→ **Exercise description**
Leave the images out, and copy each of the records below exactly.
::: Data for analysis :::
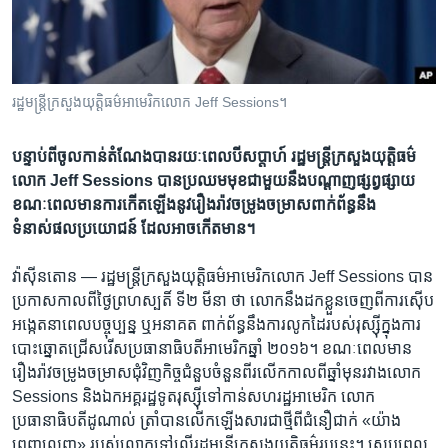
រចនា
សម្ព័ន្ធ​
Khmer English
រំលង​
និង​
បណ្តាញ​សង្គម
ចូល​
រដ្ឋមន្រ្តី​ក្រសួង​យុត្តិធម៌​អាមេរិក​លោក​ Jeff Sessions។
ទៅ​
កាន់​
បន្ទាប់​ពី​ចូលកាន់​តំណែង​បាន​រយៈពេល​បី​សប្តាហ៍ រដ្ឋមន្រ្តី​ក្រសួងយុត្តិធម៌​
ទំព័រ​
លោក Jeff Sessions បាន​ប្រឈម​មុខ​ជាមួយ​នឹង​បណ្តាញផ្សព្វផ្សាយ​
ភាសា
ស្វែង​
ខណៈពេល​មាន​ការ​កើត​ឡើង​នូវ​រឿងរ៉ាវ​ចម្រូងចម្រាស​ពាក់ព័ន្ធ​នឹង​
រក
ទំនាស់ផលប្រយោជន៍​ ដែល​អាច​កើត​មាន។
វ៉ាស៊ីនតោន —
រដ្ឋមន្រ្តី​ក្រសួង​យុត្តិធម៌​អាមេរិក​លោក​ Jeff Sessions បាន​
ប្រកាស​កាល​ពី​ថ្ងៃ​ព្រហស្បតិ៍ ទី២ មីនា ថា លោក​នឹង​ដកខ្លួន​ចេញ​ពី​ការ​ស៊ើប
អង្កេត​នា​ពេល​បច្ចុប្បន្ន ឬ​អនាគត ​ពាក់ព័ន្ធ​នឹង​ការ​លូកដៃ​របស់​រុស្ស៊ី​ក្នុង​ការ​
បោះឆ្នោត​ជ្រើសរើស​ប្រធានាធិបតី​អាមេរិក​ឆ្នាំ ២០១៦។ ខណៈពេល​មាន​
រឿងរ៉ាវ​ចម្រូងចម្រាស​ជុំវិញ​កិច្ចជំនួប​ចំនួនពីរលើក​កាល​ពី​ឆ្នាំ​មុន​រវាង​លោក
Sessions និង​ឯកអគ្គរដ្ឋទូត​រុស្ស៊ី​ទៅ​កាន់​សហរដ្ឋអាមេរិក​ លោក​
ប្រធានាធិបតី​ដូណាល់ ត្រាំ​បាន​លើកឡើង​សារជាថ្មី​ពី​ជំនឿជាក់ «យ៉ាង
ពេញលេញ» របស់​លោក​ទៅ​លើ​រដ្ឋមន្រ្តី​ក្រសួងយុត្តិធម៌​រូប​នេះ។ ស្រប​ពេល​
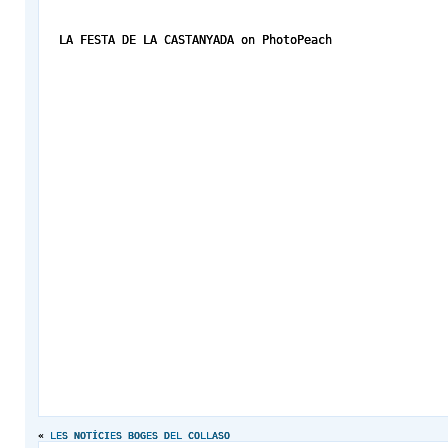
LA FESTA DE LA CASTANYADA on PhotoPeach
«
LES NOTÍCIES BOGES DEL COLLASO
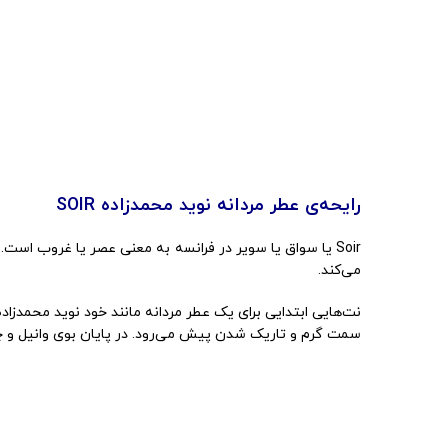
رایحه‌ی عطر مردانه نوید محمدزاده SOIR
Soir یا سواق یا سویر در فرانسه به معنی عصر یا غروب اس
می‌کند.
نت‌هایی ابتدایی برای یک عطر مردانه مانند خود نوید محمدزاد
سمت گرم و تاریک شدن پیش می‌رود. در پایان بوی وانیل و چ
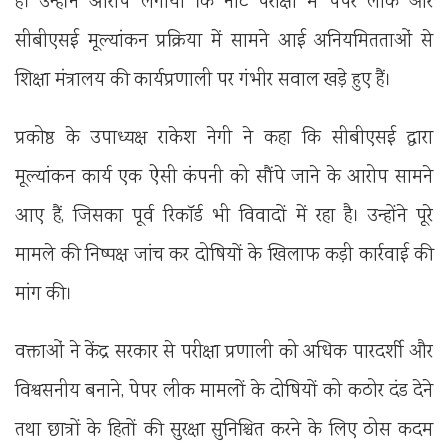
है। उन्होंने आरोप लगाया कि नीट परीक्षा में पेपर लीक और
सीबीएसई मूल्यांकन प्रक्रिया में सामने आई अनियमितताओं से
शिक्षा मंत्रालय की कार्यप्रणाली पर गंभीर सवाल खड़े हुए हैं।
प्रकोष्ठ के उपाध्यक्ष राकेश नेगी ने कहा कि सीबीएसई द्वारा
मूल्यांकन कार्य एक ऐसी कंपनी को सौंपे जाने के आरोप सामने
आए हैं, जिसका पूर्व रिकॉर्ड भी विवादों में रहा है। उन्होंने पूरे
मामले की निष्पक्ष जांच कर दोषियों के खिलाफ कड़ी कार्रवाई की
मांग की।
वक्ताओं ने केंद्र सरकार से परीक्षा प्रणाली को अधिक पारदर्शी और
विश्वसनीय बनाने, पेपर लीक मामलों के दोषियों को कठोर दंड देने
तथा छात्रों के हितों की सुरक्षा सुनिश्चित करने के लिए ठोस कदम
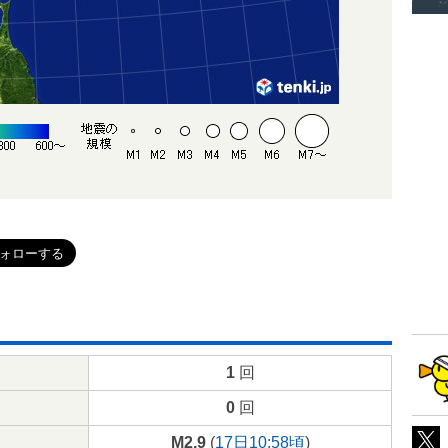
1
回
0
回
M2.9
(
17日10:58頃
)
:::
→ **Your solution**
រចនា
សម្ព័ន្ធ​
Khmer English
រំលង​
និង​
បណ្តាញ​សង្គម
ចូល​
រដ្ឋមន្រ្តី​ក្រសួង​យុត្តិធម៌​អាមេរិក​លោក​ Jeff Sessions។
ទៅ​
កាន់​
បន្ទាប់​ពី​ចូលកាន់​តំណែង​បាន​រយៈពេល​បី​សប្តាហ៍ រដ្ឋមន្រ្តី​ក្រសួងយុត្តិធម៌​
ទំព័រ​
លោក Jeff Sessions បាន​ប្រឈម​មុខ​ជាមួយ​នឹង​បណ្តាញផ្សព្វផ្សាយ​
ភាសា
ស្វែង​
ខណៈពេល​មាន​ការ​កើត​ឡើង​នូវ​រឿងរ៉ាវ​ចម្រូងចម្រាស​ពាក់ព័ន្ធ​នឹង​
រក
ទំនាស់ផលប្រយោជន៍​ ដែល​អាច​កើត​មាន។
វ៉ាស៊ីនតោន —
រដ្ឋមន្រ្តី​ក្រសួង​យុត្តិធម៌​អាមេរិក​លោក​ Jeff Sessions បាន​
ប្រកាស​កាល​ពី​ថ្ងៃ​ព្រហស្បតិ៍ ទី២ មីនា ថា លោក​នឹង​ដកខ្លួន​ចេញ​ពី​ការ​ស៊ើប
អង្កេត​នា​ពេល​បច្ចុប្បន្ន ឬ​អនាគត ​ពាក់ព័ន្ធ​នឹង​ការ​លូកដៃ​របស់​រុស្ស៊ី​ក្នុង​ការ​
បោះឆ្នោត​ជ្រើសរើស​ប្រធានាធិបតី​អាមេរិក​ឆ្នាំ ២០១៦។ ខណៈពេល​មាន​
រឿងរ៉ាវ​ចម្រូងចម្រាស​ជុំវិញ​កិច្ចជំនួប​ចំនួនពីរលើក​កាល​ពី​ឆ្នាំ​មុន​រវាង​លោក
Sessions និង​ឯកអគ្គរដ្ឋទូត​រុស្ស៊ី​ទៅ​កាន់​សហរដ្ឋអាមេរិក​ លោក​
ប្រធានាធិបតី​ដូណាល់ ត្រាំ​បាន​លើកឡើង​សារជាថ្មី​ពី​ជំនឿជាក់ «យ៉ាង
ពេញលេញ» របស់​លោក​ទៅ​លើ​រដ្ឋមន្រ្តី​ក្រសួងយុត្តិធម៌​រូប​នេះ។ ស្រប​ពេល​
LA FESTA DE LA CASTANYADA on PhotoPeach
«
LES NOTÍCIES BOGES DEL COLLASO
رایحه‌ی عطر مردانه نوید محمدزاده SOIR
Soir یا سواق یا سویر در فرانسه به معنی عصر یا غروب اس
می‌کند.
نت‌هایی ابتدایی برای یک عطر مردانه مانند خود نوید محمدزاد
سمت گرم و تاریک شدن پیش می‌رود. در پایان بوی وانیل و چ
है। उन्होंने आरोप लगाया कि नीट परीक्षा में पेपर लीक और
सीबीएसई मूल्यांकन प्रक्रिया में सामने आई अनियमितताओं से
शिक्षा मंत्रालय की कार्यप्रणाली पर गंभीर सवाल खड़े हुए हैं।
प्रकोष्ठ के उपाध्यक्ष राकेश नेगी ने कहा कि सीबीएसई द्वारा
मूल्यांकन कार्य एक ऐसी कंपनी को सौंपे जाने के आरोप सामने
आए हैं, जिसका पूर्व रिकॉर्ड भी विवादों में रहा है। उन्होंने पूरे
मामले की निष्पक्ष जांच कर दोषियों के खिलाफ कड़ी कार्रवाई की
मांग की।
वक्ताओं ने केंद्र सरकार से परीक्षा प्रणाली को अधिक पारदर्शी और
विश्वसनीय बनाने, पेपर लीक मामलों के दोषियों को कठोर दंड देने
तथा छात्रों के हितों की सुरक्षा सुनिश्चित करने के लिए ठोस कदम
1
回
0
回
M2.9
(
17日10:58頃
)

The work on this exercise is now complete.